Explain solution RD Sharma class 12 chapter Differential Equations exercise 21.7 question 48 maths

Answers (1)

Answer: 2 y \sin y=2 x^{2} \log x+x^{2}-1

Hint: Separate the terms of x and y and then integrate them.

Given: \frac{d y}{d x}=\frac{2 x(\log x+1)}{\sin y+y \cos y}, y=0 \text { when } x=1

Solution:

        \begin{aligned} &\frac{d y}{d x}=\frac{2 x(\log x+1)}{\sin y+y \cos y} \\\\ &\Rightarrow(\sin y+y \cos y) d y=2 x(\log x+1) d x \end{aligned}

          Integrating both sides

        \begin{aligned} &\Rightarrow \int(\sin y+y \cos y) d y=\int 2 x(\log x+1) d x \\\\ &\Rightarrow \int \sin y d y+\int y \cos y d y=\int 2 x \log x d x+\int 2 x d x \end{aligned}                    [?Integration by parts]

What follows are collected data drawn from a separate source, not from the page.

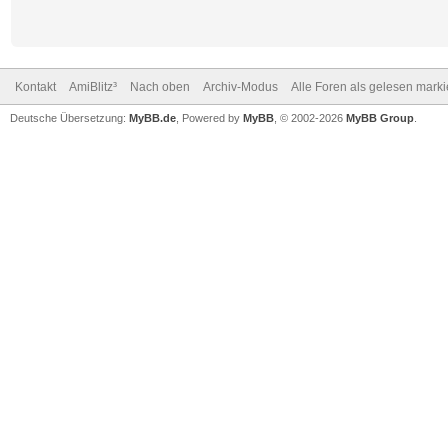
Kontakt
AmiBlitz³
Nach oben
Archiv-Modus
Alle Foren als gelesen mark
Deutsche Übersetzung:
MyBB.de
, Powered by
MyBB
, © 2002-2026
MyBB Group
.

        \begin{aligned} &\Rightarrow-\cos y+\left[y \sin y-\int \sin y d y\right]=2\left[\log x \cdot \frac{x^{2}}{2}-\int \frac{1}{x} \frac{x^{2}}{2} d x\right] \\\\ &\Rightarrow-\cos y+y \sin y+\cos y=x^{2} \log x-\frac{x^{2}}{2}+c \\\\ &\Rightarrow y \sin y=x^{2} \log x+\frac{x^{2}}{2}+c \end{aligned}   ...........(1)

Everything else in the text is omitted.